Closed petertodd closed 8 years ago
Thanks @petertodd. What platform and what gitpython version?
Oh sorry, all those details are in the commit message for the test repo: https://github.com/petertodd/gitpython-unicode-error/commit/e8a5d25632b13c15bbc33e0f6323f86a673b220f
Thanks a lot for the easy way reproduce the issue ! The error I get on OSX seems to be a different one, but in any case, it should be fixed:
Traceback (most recent call last):
File "./test.py", line 9, in <module>
tuple(tree)
File "/Users/byron/dev/py/GitPython/git/objects/tree.py", line 207, in _iter_convert_to_object
path = join_path(self.path, name)
File "/Users/byron/dev/py/GitPython/git/util.py", line 125, in join_path
if b.startswith('/'):
TypeError: startswith first arg must be bytes or a tuple of bytes, not str
I have had a look, and just want to leave my findings here in case someone else wants to fix it for good. The problem GitPython generally has is its attempt to convert something it thinks could be paths to unicode. It does so with the best intentions, but causes more issues than it solves.
The current tree implementation tries to decode bytes as unicode, but simply returns bytes if that fails. Thus the type returned is bytes|unicode
. Code using that later, like join_path
would assume a unicode
object, and fails in otherwise.
What I tried to do is to remove the conditional behaviour in tree
and make join_path
work with bytes. My problem ended up to be that in python, there is no way to just 'reinterpretunicode as bytes - one always has to go through an encoding step, which requires an encoding GitPython doesn't even know. Probably there are encodings out there which don't encode
/`or`` as we know it in ascii, but as far as GitPython is concerned, it's either utf-8 or ascii.
It's a bit of a corner GitPython seems to be in, which might require more work to get out of.
The situation is further complicated by the transition from Py2-->PY3, I know.
But for the specific problem you describe, surrogate escaping (PEP 383) seems like a perfect fit to this case.
So instead of using plain utf-8
, just use decode('utf-8', 'surrogateescape')
.
[edit] Note that in Windows there are 2 kinds of errors still remaining: resource leaks and unicode, so if you fix that, code-coverage will increase significantly also in this platform.
@ankostis Thanks for the tip!
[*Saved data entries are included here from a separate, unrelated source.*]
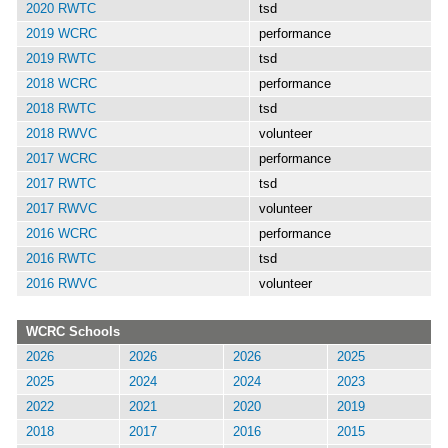
2020 RWTC
tsd
2019 WCRC
performance
2019 RWTC
tsd
2018 WCRC
performance
2018 RWTC
tsd
2018 RWVC
volunteer
2017 WCRC
performance
2017 RWTC
tsd
2017 RWVC
volunteer
2016 WCRC
performance
2016 RWTC
tsd
2016 RWVC
volunteer
WCRC Schools
2026
2026
2026
2025
2025
2024
2024
2023
2022
2021
2020
2019
2018
2017
2016
2015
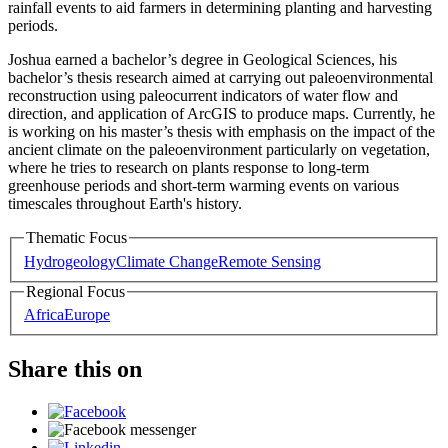
rainfall events to aid farmers in determining planting and harvesting
periods.
Joshua earned a bachelor’s degree in Geological Sciences, his
bachelor’s thesis research aimed at carrying out paleoenvironmental
reconstruction using paleocurrent indicators of water flow and
direction, and application of ArcGIS to produce maps. Currently, he
is working on his master’s thesis with emphasis on the impact of the
ancient climate on the paleoenvironment particularly on vegetation,
where he tries to research on plants response to long-term
greenhouse periods and short-term warming events on various
timescales throughout Earth's history.
Thematic Focus
Hydrogeology
Climate Change
Remote Sensing
Regional Focus
Africa
Europe
Share this on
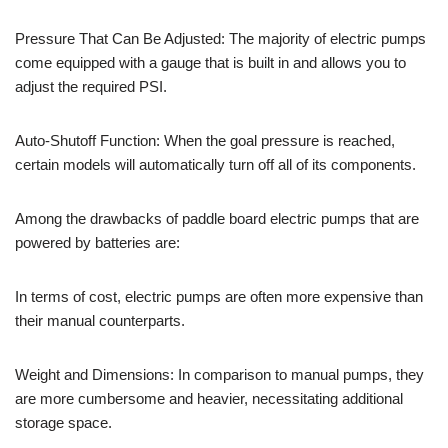
Pressure That Can Be Adjusted: The majority of electric pumps
come equipped with a gauge that is built in and allows you to
adjust the required PSI.
Auto-Shutoff Function: When the goal pressure is reached,
certain models will automatically turn off all of its components.
Among the drawbacks of paddle board electric pumps that are
powered by batteries are:
In terms of cost, electric pumps are often more expensive than
their manual counterparts.
Weight and Dimensions: In comparison to manual pumps, they
are more cumbersome and heavier, necessitating additional
storage space.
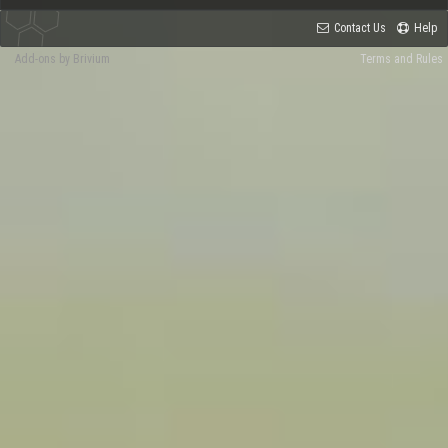
Contact Us
Help
Add-ons by Brivium
Terms and Rules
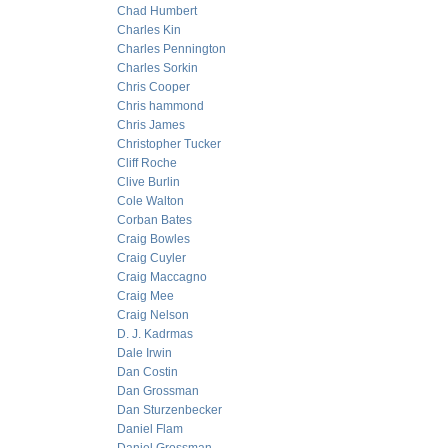
Chad Humbert
Charles Kin
Charles Pennington
Charles Sorkin
Chris Cooper
Chris hammond
Chris James
Christopher Tucker
Cliff Roche
Clive Burlin
Cole Walton
Corban Bates
Craig Bowles
Craig Cuyler
Craig Maccagno
Craig Mee
Craig Nelson
D. J. Kadrmas
Dale Irwin
Dan Costin
Dan Grossman
Dan Sturzenbecker
Daniel Flam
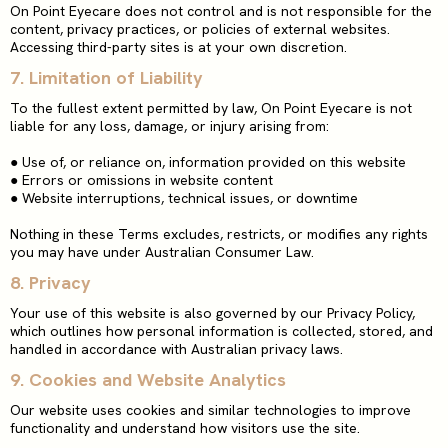
On Point Eyecare does not control and is not responsible for the
content, privacy practices, or policies of external websites.
Accessing third-party sites is at your own discretion.
7. Limitation of Liability
To the fullest extent permitted by law, On Point Eyecare is not
liable for any loss, damage, or injury arising from:
●
Use of, or reliance on, information provided on this website
●
Errors or omissions in website content
●
Website interruptions, technical issues, or downtime
Nothing in these Terms excludes, restricts, or modifies any rights
you may have under Australian Consumer Law.
8.
Privacy
Your use of this website is also governed by our Privacy Policy,
which outlines how personal information is collected, stored, and
handled in accordance with Australian privacy laws.
9. Cookies and Website Analytics
Our website uses cookies and similar technologies to improve
functionality and understand how visitors use the site.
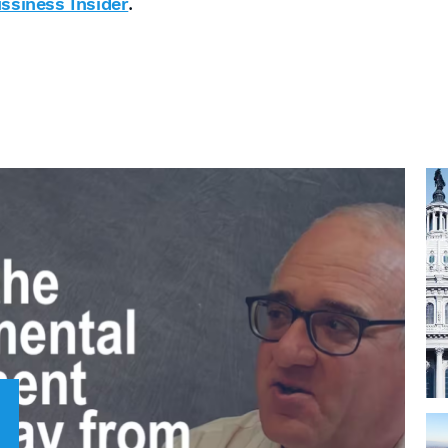
.
ssiness Insider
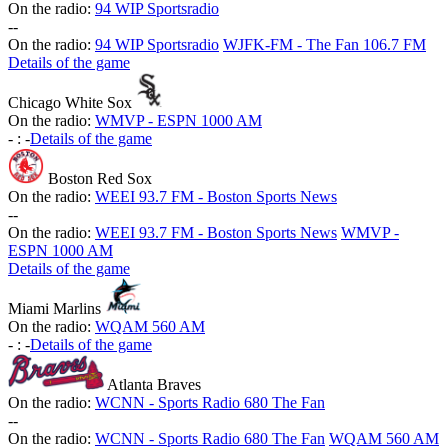
On the radio:
94 WIP Sportsradio
-
-
On the radio:
94 WIP Sportsradio
WJFK-FM - The Fan 106.7 FM
Details of the game
Chicago White Sox
On the radio:
WMVP - ESPN 1000 AM
-
:
-
Details of the game
Boston Red Sox
On the radio:
WEEI 93.7 FM - Boston Sports News
-
-
On the radio:
WEEI 93.7 FM - Boston Sports News
WMVP -
ESPN 1000 AM
Details of the game
Miami Marlins
On the radio:
WQAM 560 AM
-
:
-
Details of the game
Atlanta Braves
On the radio:
WCNN - Sports Radio 680 The Fan
-
-
On the radio:
WCNN - Sports Radio 680 The Fan
WQAM 560 AM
That seems to be exactly what I was looking for ! Now I am curious whether the barrage of CI nodes still like the project, my local testing was certainly spotty.
Wow, amazingly fast (finding also a backported PEP 383).
Fast, but not good :)! I broke the build - am on it now, let's hope I can do it in the remaining 30m I have for today.
Awesome! Thanks for the quick response; looking forward to the next release.
FWIW, this is the software I'm using GitPython for:
https://petertodd.org/2016/opentimestamps-announcement
specifically Git commit timestamping:
Here's a repo that reproduces the error: https://github.com/petertodd/gitpython-unicode-error
The filename in question is 'v\udcbb', and print('v\udcbb') raises "UnicodeEncodeError: 'utf-8' codec can't encode character '\udcbb' in position 1: surrogates not allowed", so likely there's some kind of unicode-related problem here.